● **PROBLEM**
Reproduce exactly the lines below from the one containing "CONTÁCTANOS" through the one containing "ВВП, допомога", including both, and nothing else.

Page-level text extractions:

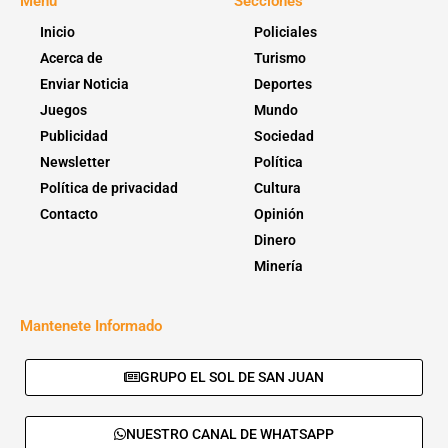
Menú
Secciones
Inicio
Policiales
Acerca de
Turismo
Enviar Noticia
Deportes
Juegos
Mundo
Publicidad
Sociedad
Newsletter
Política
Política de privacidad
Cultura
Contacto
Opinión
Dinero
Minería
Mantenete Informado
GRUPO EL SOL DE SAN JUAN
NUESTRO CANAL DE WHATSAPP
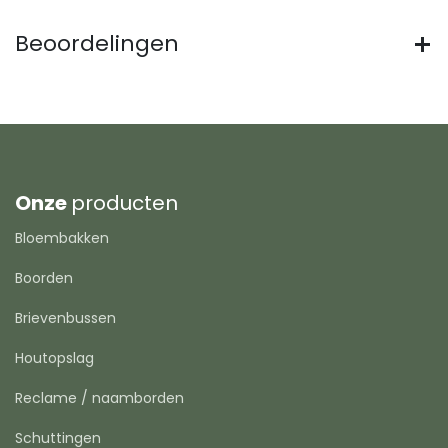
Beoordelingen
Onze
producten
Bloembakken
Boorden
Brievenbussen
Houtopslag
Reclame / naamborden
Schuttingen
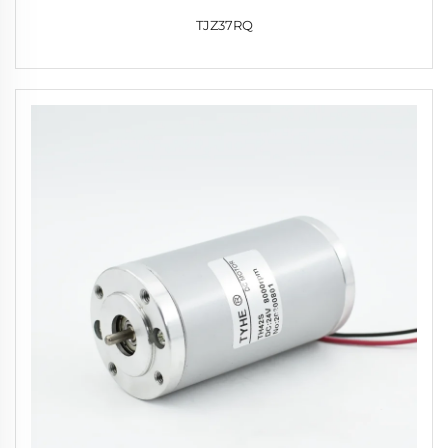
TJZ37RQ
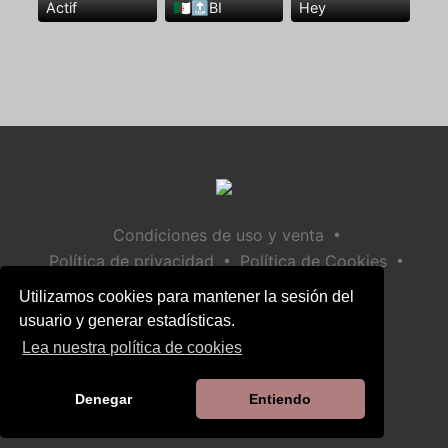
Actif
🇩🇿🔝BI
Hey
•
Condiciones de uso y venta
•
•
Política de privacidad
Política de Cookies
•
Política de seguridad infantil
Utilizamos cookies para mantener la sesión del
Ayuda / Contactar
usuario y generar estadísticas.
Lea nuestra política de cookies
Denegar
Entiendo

* * *

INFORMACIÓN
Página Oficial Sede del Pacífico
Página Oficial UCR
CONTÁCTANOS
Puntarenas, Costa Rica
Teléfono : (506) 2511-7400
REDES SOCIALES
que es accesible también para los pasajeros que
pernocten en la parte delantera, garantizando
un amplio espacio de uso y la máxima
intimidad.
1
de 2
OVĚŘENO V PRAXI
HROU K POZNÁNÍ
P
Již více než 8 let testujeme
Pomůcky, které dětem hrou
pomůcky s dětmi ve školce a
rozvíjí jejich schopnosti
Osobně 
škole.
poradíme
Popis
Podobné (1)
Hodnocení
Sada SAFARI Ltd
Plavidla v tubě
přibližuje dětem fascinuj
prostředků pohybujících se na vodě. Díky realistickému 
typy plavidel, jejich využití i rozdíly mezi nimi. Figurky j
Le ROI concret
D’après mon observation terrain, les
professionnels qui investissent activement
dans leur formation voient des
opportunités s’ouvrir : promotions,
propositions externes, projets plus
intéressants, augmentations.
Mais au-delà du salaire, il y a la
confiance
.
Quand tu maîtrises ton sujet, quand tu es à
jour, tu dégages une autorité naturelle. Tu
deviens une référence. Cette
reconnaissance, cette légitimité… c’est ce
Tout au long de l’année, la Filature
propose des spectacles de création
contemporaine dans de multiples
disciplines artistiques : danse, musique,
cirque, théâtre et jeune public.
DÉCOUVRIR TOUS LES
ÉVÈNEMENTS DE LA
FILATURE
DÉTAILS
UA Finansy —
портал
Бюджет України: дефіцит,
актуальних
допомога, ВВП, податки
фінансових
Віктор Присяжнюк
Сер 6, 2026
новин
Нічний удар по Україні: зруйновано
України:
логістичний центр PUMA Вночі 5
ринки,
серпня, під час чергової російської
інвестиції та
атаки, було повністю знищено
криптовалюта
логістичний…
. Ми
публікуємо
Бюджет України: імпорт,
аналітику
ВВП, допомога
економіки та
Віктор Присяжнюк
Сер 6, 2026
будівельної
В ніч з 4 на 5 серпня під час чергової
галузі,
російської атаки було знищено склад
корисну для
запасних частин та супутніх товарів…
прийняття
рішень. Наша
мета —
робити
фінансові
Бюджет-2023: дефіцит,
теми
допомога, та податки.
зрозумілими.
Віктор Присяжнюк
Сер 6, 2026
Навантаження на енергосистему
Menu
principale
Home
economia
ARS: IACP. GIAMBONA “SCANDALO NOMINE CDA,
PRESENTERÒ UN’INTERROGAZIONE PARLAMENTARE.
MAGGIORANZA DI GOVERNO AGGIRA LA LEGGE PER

● **SOLUTION FOR THIS TASK**
CONTÁCTANOS
Puntarenas, Costa Rica
Teléfono : (506) 2511-7400
REDES SOCIALES
que es accesible también para los pasajeros que
pernocten en la parte delantera, garantizando
un amplio espacio de uso y la máxima
intimidad.
1
de 2
OVĚŘENO V PRAXI
HROU K POZNÁNÍ
P
Již více než 8 let testujeme
Pomůcky, které dětem hrou
pomůcky s dětmi ve školce a
rozvíjí jejich schopnosti
Osobně 
škole.
poradíme
Popis
Podobné (1)
Hodnocení
Sada SAFARI Ltd
Plavidla v tubě
přibližuje dětem fascinuj
prostředků pohybujících se na vodě. Díky realistickému 
typy plavidel, jejich využití i rozdíly mezi nimi. Figurky j
Le ROI concret
D’après mon observation terrain, les
professionnels qui investissent activement
dans leur formation voient des
opportunités s’ouvrir : promotions,
propositions externes, projets plus
intéressants, augmentations.
Mais au-delà du salaire, il y a la
confiance
.
Quand tu maîtrises ton sujet, quand tu es à
jour, tu dégages une autorité naturelle. Tu
deviens une référence. Cette
reconnaissance, cette légitimité… c’est ce
Tout au long de l’année, la Filature
propose des spectacles de création
contemporaine dans de multiples
disciplines artistiques : danse, musique,
cirque, théâtre et jeune public.
DÉCOUVRIR TOUS LES
ÉVÈNEMENTS DE LA
FILATURE
DÉTAILS
UA Finansy —
портал
Бюджет України: дефіцит,
актуальних
допомога, ВВП, податки
фінансових
Віктор Присяжнюк
Сер 6, 2026
новин
Нічний удар по Україні: зруйновано
України:
логістичний центр PUMA Вночі 5
ринки,
серпня, під час чергової російської
інвестиції та
атаки, було повністю знищено
криптовалюта
логістичний…
. Ми
публікуємо
Бюджет України: імпорт,
аналітику
ВВП, допомога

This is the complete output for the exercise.